Results Data analysis indicated that the PN and HF scenarios were significantly more demanding than the UTI scenario for participants using WebCIS ( P < .01), and that the PN scenario was significantly more demanding than the UTI and HF scenarios for participants using Epic ( P < .01). In both experiments, the regression analysis indicated a significant relationship only between task demands and performance ( P < .01).
Discussion Results suggest that task demands as experienced by participants are related to participants' performance. Future work may support the notion that task demands could be used as a quality metric that is likely representative of performance, and perhaps patient outcomes.
Conclusion The present study is a reasonable next step in a systematic assessment of how task demands and workload are related to performance in EMR-evolving environments.

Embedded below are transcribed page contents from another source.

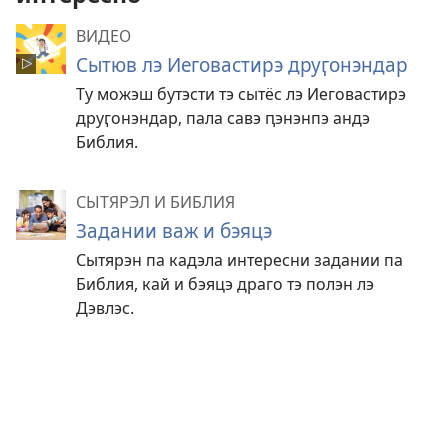
ВИДЕО
Сытюв лэ Иеговастирэ друӷонэндар
Ту можэш бутэсти тэ сытёс лэ Иеговастирэ
друӷонэндар, пала савэ ԥэнэнпэ андэ
Библия.
СЫТЯРЭЛ И БИБЛИЯ
Задании важ и бэяцэ
Сытярэн па кадэла интересни задании па
Библия, кай и бэяцэ драго тэ полэн лэ
Дэвлэс.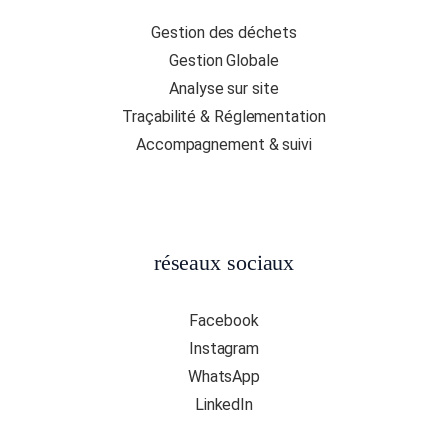
Gestion des déchets
Gestion Globale
Analyse sur site
Traçabilité & Réglementation
Accompagnement & suivi
réseaux sociaux
Facebook
Instagram
WhatsApp
LinkedIn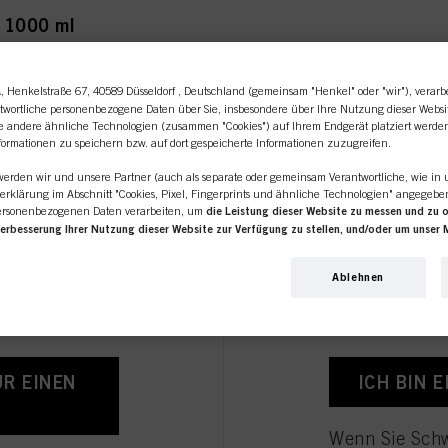
o 1000 ml
A
, Henkelstraße 67, 40589 Düsseldorf , Deutschland (gemeinsam "Henkel" oder "wir"), verarb
twortliche personenbezogene Daten über Sie, insbesondere über Ihre Nutzung dieser Websi
ie andere ähnliche Technologien (zusammen "Cookies") auf Ihrem Endgerät platziert werde
atment 30 ml
formationen zu speichern bzw. auf dort gespeicherte Informationen zuzugreifen.
 werden wir und unsere Partner (auch als separate oder gemeinsam Verantwortliche, wie in 
erklärung im Abschnitt "Cookies, Pixel, Fingerprints und ähnliche Technologien" angegeb
ersonenbezogenen Daten verarbeiten, um
die Leistung dieser Website zu messen und zu 
line-Shop richtet sich ausschl
Verbesserung Ihrer Nutzung dieser Website zur Verfügung zu stellen, und/oder um unser 
erden Ihre Nutzung dieser Website sowie Ihre geschäftlichen Interaktionen mit uns (bzw. s
nditioner 200 ml
 analysieren und auf dieser Grundlage Ihre Käufe unserer Produkte auf Websites Dritter nach
Friseursalons / -unternehmen.
Ablehnen
rnehmen pflegen und individuelle Profile über Sie erstellen, die mit Daten angereichert 
bsites bezogen werden. Wir verwenden diese Profile zum Zweck der Personalisierung unse
 auf dieser Website und in anderen (Dritt-)Medien über die Ihnen oder Ihrem Haushalt z
 für Sie interessant sein könnte (z. B. auf der Grundlage Ihrer ermittelten Interessen), so
ssen und zu optimieren.
oner 1000 ml
ÜR EINEN
ICH BIN 
zur Verarbeitung Ihrer Daten finden Sie in unserer in der Fußzeile verlinkten Datenschutze
prints und ähnliche Technologien"). Sie können Ihre Einwilligung jederzeit mit Wirkung für
unserer Website in den "Cookie-Einstellungen" deaktivieren, zu denen sich in der Fußzeile e
uf dieser Website verwendeten Cookies, insbesondere zu deren Speicherdauer, finden Sie in 
Wenn Sie Schw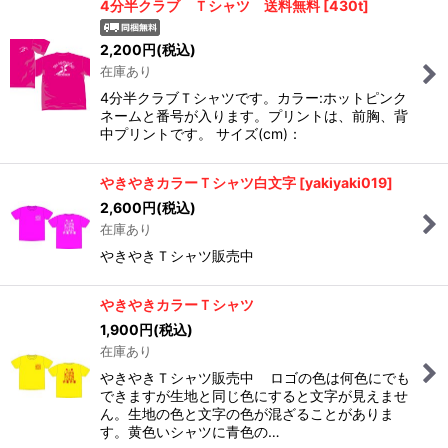
4分半クラブ Ｔシャツ 送料無料
[
430t
]
2,200
円
(税込)
在庫あり
4分半クラブＴシャツです。カラー:ホットピンク
ネームと番号が入ります。プリントは、前胸、背
中プリントです。 サイズ(cm)：
やきやきカラーＴシャツ白文字
[
yakiyaki019
]
2,600
円
(税込)
在庫あり
やきやきＴシャツ販売中
やきやきカラーＴシャツ
1,900
円
(税込)
在庫あり
やきやきＴシャツ販売中 ロゴの色は何色にでも
できますが生地と同じ色にすると文字が見えませ
ん。生地の色と文字の色が混ざることがありま
す。黄色いシャツに青色の…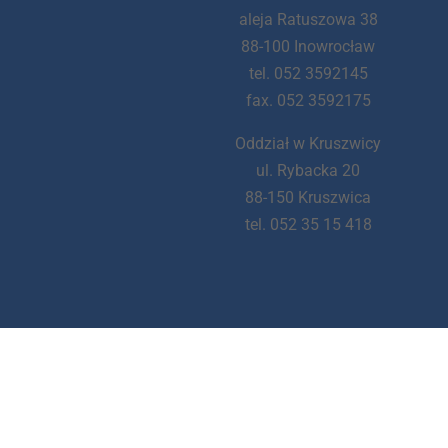
aleja Ratuszowa 38
88-100 Inowrocław
tel. 052 3592145
fax. 052 3592175
Oddział w Kruszwicy
ul. Rybacka 20
88-150 Kruszwica
tel. 052 35 15 418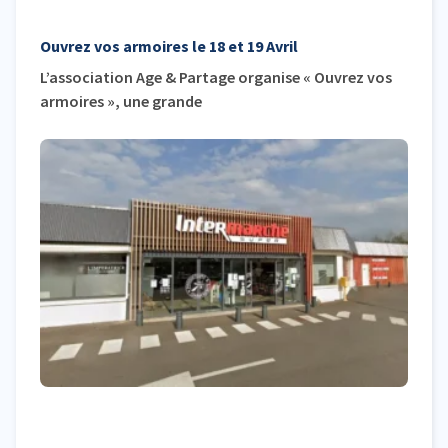
Ouvrez vos armoires le 18 et 19 Avril
L’association Age & Partage organise « Ouvrez vos
armoires », une grande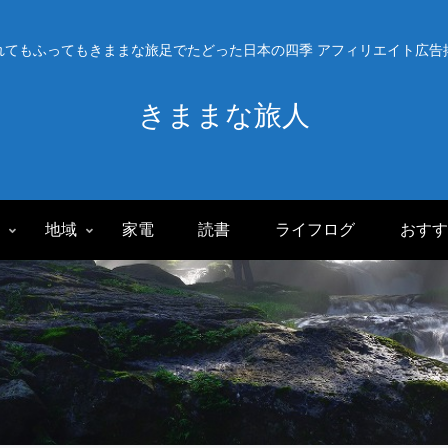
れてもふってもきままな旅足でたどった日本の四季 アフィリエイト広告
きままな旅人
旅
地域
家電
読書
ライフログ
おすす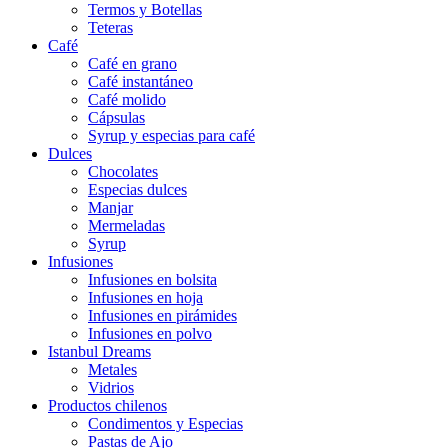
Termos y Botellas
Teteras
Café
Café en grano
Café instantáneo
Café molido
Cápsulas
Syrup y especias para café
Dulces
Chocolates
Especias dulces
Manjar
Mermeladas
Syrup
Infusiones
Infusiones en bolsita
Infusiones en hoja
Infusiones en pirámides
Infusiones en polvo
Istanbul Dreams
Metales
Vidrios
Productos chilenos
Condimentos y Especias
Pastas de Ajo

Keywords: task demands, workload, performance, NASA-TLX, errors, EMR
BACKGROUND AND SIGNIFICANCE
There is increasing reliance on health information technology systems to perform clinical work. As part of their daily workflow, providers are required to interact continually with multiple, sometimes disparate, computer-based systems (eg, electronic medical records [EMRs], computerized physician order entry, image repositories, directories for paging, and the diverse informational offerings of the Internet) while providing care to patients, talking to family, or working with staff. There is no question that features of these computer-based systems afford unparalleled opportunities for improved patient care (eg, more ready access to patient-specific information, data integration, decision support, etc.) and thus have been vigorously embraced, explaining their near-universal implementation in provider health systems. 1–7
Nevertheless, the suboptimal levels of adoption and integration of health information technology in US hospitals, and the need for providers to interact with multiple computer-based systems, also raise serious challenges that can hinder quality care. 8,9 The unintended consequences include temporal productivity losses, 10 and increased rates of information processing errors 11–14 and catastrophic errors. 15–18 These studies are concerning and suggest that thoughtful systems design is required for effective electronic health records system implementation, incorporating only key safety- and quality-enhancing features while minimizing additional workload placed on providers.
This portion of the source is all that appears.